Search the records below for "August"; copy each line that has it.

[Extracted page text data]
════════

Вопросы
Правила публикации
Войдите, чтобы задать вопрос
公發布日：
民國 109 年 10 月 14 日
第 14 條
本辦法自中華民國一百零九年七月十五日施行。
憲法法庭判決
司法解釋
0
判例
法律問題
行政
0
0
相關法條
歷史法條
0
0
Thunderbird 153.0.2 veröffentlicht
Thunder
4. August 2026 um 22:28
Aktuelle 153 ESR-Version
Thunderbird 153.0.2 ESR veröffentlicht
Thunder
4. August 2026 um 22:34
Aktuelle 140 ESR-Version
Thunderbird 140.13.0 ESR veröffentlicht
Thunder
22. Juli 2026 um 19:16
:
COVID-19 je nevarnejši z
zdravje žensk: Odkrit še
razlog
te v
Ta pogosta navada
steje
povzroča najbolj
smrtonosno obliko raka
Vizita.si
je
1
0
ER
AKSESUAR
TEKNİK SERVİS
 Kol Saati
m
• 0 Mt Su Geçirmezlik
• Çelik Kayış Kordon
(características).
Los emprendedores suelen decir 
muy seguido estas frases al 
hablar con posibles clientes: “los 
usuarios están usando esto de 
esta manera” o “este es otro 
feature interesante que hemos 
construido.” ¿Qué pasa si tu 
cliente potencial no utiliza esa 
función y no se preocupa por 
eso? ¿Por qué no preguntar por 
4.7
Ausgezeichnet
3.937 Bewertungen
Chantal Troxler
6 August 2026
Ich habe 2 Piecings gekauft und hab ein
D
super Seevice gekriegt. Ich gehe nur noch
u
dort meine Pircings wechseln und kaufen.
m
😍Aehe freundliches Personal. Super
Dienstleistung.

════════

#### Output:
4. August 2026 um 22:28
4. August 2026 um 22:34
6 August 2026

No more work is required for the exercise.